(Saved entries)
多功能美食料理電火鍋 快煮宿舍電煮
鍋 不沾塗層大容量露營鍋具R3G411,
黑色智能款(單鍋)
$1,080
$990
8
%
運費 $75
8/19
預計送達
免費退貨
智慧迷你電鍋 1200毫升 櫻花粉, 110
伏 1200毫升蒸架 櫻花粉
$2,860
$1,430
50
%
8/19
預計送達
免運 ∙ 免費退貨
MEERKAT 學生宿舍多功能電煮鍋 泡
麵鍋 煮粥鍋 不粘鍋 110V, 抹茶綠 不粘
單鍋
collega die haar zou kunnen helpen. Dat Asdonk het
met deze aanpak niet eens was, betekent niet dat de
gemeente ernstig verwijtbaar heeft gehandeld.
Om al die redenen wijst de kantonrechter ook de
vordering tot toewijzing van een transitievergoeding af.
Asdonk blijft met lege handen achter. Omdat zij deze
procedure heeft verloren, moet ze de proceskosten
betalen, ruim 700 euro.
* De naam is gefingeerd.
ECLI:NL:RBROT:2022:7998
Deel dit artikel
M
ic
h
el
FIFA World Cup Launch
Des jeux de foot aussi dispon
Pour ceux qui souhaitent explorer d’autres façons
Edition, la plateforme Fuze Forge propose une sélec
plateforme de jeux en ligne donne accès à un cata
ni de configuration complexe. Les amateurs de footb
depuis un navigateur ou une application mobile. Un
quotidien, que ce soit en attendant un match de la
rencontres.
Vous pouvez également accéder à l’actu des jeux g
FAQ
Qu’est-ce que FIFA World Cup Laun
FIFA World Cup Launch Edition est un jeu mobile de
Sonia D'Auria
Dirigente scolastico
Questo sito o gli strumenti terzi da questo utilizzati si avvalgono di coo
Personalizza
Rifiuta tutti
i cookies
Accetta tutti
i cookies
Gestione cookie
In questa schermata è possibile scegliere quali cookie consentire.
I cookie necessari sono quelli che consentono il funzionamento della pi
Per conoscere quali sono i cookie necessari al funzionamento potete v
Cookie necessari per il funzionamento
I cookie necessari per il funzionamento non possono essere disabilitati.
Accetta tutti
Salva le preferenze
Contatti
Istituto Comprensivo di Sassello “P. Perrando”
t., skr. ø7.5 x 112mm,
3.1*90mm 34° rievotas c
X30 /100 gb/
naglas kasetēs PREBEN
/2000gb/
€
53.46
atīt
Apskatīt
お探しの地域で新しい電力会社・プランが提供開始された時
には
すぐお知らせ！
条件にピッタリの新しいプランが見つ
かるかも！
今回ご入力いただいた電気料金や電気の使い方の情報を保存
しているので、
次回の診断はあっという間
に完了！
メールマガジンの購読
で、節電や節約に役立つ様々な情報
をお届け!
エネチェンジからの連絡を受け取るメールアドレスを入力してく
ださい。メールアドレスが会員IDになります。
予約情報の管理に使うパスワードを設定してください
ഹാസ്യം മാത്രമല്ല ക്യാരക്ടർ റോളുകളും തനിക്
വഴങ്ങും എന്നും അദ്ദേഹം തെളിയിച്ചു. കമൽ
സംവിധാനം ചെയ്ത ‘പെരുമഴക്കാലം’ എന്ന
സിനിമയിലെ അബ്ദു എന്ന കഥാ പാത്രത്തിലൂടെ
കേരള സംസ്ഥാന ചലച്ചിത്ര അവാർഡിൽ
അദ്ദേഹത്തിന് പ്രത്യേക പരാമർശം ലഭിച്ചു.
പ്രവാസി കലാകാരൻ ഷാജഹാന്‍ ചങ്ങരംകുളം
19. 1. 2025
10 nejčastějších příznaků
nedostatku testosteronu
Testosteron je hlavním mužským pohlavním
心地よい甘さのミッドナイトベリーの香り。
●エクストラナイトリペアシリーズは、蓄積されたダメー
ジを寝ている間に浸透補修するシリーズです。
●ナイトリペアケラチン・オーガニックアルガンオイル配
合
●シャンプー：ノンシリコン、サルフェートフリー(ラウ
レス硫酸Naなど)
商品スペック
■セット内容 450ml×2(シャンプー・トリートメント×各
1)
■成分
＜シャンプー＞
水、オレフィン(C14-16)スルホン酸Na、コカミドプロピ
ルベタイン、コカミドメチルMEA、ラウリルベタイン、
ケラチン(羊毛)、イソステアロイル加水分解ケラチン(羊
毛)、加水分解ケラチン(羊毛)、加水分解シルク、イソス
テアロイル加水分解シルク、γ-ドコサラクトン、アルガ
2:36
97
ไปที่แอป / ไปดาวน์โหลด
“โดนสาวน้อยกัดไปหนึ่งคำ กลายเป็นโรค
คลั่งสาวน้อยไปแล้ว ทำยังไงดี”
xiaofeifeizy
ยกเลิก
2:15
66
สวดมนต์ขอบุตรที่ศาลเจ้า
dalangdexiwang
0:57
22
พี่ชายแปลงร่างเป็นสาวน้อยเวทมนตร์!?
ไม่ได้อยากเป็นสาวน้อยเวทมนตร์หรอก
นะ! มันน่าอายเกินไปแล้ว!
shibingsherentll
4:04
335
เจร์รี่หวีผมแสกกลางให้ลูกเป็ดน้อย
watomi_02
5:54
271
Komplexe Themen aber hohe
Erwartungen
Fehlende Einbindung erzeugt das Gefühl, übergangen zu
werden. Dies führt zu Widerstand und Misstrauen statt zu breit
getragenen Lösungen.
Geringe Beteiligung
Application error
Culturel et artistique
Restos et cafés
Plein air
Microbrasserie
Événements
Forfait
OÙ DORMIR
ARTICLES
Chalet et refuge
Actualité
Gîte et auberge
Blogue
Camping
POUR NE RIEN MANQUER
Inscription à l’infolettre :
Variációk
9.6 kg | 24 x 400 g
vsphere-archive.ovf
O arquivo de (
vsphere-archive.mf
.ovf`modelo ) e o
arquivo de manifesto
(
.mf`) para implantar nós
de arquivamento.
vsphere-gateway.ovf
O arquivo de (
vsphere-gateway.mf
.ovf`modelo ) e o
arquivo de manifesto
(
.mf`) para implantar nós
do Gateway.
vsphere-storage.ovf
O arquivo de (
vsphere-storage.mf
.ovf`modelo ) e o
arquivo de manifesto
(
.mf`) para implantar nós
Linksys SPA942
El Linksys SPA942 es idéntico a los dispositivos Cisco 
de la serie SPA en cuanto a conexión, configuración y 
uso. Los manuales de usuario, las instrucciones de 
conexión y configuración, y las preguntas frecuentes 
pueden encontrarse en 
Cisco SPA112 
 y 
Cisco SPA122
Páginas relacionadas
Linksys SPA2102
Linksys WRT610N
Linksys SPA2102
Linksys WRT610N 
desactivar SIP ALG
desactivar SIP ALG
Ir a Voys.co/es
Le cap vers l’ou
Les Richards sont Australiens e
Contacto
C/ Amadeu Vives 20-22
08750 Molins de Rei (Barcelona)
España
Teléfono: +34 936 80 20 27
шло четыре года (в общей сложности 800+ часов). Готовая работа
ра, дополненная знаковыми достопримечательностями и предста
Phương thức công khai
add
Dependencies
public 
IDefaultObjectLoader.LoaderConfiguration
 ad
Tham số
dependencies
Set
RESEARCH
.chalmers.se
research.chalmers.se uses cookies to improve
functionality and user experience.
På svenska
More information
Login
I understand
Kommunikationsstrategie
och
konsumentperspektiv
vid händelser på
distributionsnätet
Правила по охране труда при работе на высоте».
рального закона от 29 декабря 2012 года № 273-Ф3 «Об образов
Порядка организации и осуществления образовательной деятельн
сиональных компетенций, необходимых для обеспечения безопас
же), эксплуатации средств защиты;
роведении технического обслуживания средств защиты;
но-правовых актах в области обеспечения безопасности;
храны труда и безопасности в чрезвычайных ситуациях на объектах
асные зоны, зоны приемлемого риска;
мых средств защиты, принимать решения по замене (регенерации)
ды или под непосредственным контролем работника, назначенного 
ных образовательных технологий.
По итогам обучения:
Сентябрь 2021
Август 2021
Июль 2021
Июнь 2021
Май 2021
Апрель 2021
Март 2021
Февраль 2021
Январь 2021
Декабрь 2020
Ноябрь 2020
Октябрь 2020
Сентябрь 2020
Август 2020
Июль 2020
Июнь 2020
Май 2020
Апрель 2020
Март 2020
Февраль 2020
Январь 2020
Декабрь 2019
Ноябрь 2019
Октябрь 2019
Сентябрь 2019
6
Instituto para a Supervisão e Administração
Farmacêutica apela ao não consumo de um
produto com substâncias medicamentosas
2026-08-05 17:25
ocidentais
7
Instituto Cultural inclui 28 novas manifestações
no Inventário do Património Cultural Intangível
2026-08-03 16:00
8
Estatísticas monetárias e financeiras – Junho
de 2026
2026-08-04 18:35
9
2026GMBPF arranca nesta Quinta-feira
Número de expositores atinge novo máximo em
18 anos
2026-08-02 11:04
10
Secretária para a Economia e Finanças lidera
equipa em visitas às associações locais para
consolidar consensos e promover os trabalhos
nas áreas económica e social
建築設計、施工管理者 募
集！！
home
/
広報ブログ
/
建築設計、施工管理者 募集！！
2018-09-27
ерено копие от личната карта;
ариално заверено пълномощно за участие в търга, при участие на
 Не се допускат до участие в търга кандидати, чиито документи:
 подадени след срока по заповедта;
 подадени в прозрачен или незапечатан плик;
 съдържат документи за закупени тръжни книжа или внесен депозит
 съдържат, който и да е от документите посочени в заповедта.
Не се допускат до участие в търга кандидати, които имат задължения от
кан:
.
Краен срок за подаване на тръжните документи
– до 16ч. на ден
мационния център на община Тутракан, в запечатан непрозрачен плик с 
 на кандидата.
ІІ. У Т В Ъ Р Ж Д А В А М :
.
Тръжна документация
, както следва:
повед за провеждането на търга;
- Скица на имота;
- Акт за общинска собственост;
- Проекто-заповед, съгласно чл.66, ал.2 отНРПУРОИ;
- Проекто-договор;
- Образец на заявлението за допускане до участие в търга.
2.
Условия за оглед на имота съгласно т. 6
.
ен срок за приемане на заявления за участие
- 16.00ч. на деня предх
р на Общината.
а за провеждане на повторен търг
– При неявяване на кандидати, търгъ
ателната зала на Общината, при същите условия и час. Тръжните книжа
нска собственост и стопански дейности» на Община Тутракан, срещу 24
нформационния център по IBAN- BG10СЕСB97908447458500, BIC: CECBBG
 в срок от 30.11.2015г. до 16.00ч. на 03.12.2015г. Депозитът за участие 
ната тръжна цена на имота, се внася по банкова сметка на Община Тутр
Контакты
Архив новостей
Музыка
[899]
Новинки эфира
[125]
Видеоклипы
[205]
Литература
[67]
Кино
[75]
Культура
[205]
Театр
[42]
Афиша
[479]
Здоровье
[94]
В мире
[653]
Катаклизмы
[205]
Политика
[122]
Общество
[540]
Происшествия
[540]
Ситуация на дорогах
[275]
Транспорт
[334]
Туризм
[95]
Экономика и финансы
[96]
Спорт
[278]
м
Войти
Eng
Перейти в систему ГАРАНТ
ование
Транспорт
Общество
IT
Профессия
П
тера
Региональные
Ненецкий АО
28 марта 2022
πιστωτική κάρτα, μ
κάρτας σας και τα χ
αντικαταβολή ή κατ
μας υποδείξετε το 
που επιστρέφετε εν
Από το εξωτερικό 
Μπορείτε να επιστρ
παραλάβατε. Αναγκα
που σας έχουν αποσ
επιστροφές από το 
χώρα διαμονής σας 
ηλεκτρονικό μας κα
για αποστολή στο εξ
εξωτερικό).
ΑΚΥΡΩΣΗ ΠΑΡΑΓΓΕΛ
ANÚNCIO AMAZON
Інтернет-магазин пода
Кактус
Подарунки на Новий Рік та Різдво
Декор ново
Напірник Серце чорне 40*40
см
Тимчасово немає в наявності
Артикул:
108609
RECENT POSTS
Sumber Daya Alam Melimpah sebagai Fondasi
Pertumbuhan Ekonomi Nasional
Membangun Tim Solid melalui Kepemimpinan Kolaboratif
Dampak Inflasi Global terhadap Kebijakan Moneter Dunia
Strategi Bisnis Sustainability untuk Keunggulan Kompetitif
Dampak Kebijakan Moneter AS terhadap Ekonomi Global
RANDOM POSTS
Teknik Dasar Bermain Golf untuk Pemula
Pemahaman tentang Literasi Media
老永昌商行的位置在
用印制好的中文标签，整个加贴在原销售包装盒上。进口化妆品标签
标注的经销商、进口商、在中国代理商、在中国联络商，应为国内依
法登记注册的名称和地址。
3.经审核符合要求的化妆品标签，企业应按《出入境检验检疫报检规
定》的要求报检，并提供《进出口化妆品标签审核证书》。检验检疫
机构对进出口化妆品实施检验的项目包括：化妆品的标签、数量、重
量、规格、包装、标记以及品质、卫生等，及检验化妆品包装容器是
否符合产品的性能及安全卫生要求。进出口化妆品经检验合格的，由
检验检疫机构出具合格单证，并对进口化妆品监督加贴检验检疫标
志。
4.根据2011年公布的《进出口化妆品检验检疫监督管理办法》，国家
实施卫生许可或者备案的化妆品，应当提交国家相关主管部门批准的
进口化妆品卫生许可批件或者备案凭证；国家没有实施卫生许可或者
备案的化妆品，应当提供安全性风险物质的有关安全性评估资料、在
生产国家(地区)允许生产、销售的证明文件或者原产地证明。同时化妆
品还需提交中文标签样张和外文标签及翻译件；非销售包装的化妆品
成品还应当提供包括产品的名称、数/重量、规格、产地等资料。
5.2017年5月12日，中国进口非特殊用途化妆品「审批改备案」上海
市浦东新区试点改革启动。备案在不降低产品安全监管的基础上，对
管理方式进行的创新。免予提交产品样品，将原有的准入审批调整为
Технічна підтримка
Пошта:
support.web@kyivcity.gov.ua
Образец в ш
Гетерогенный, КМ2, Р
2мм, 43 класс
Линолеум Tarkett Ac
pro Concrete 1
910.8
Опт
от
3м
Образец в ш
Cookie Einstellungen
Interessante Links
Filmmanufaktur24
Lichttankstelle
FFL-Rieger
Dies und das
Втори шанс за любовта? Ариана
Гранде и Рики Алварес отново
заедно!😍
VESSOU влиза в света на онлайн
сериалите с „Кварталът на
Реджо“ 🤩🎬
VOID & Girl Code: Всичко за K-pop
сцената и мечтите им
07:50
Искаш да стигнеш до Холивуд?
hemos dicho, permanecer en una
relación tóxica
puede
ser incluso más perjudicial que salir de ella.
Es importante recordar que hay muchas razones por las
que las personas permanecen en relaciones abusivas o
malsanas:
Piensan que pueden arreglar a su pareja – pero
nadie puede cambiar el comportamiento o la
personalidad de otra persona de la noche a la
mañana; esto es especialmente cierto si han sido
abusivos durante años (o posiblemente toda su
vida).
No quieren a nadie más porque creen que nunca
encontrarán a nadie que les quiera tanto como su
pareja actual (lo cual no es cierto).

### [The task]
Copy each line of the entries in which the string "storage" is found.

### [Answer box]
vsphere-storage.ovf
vsphere-storage.mf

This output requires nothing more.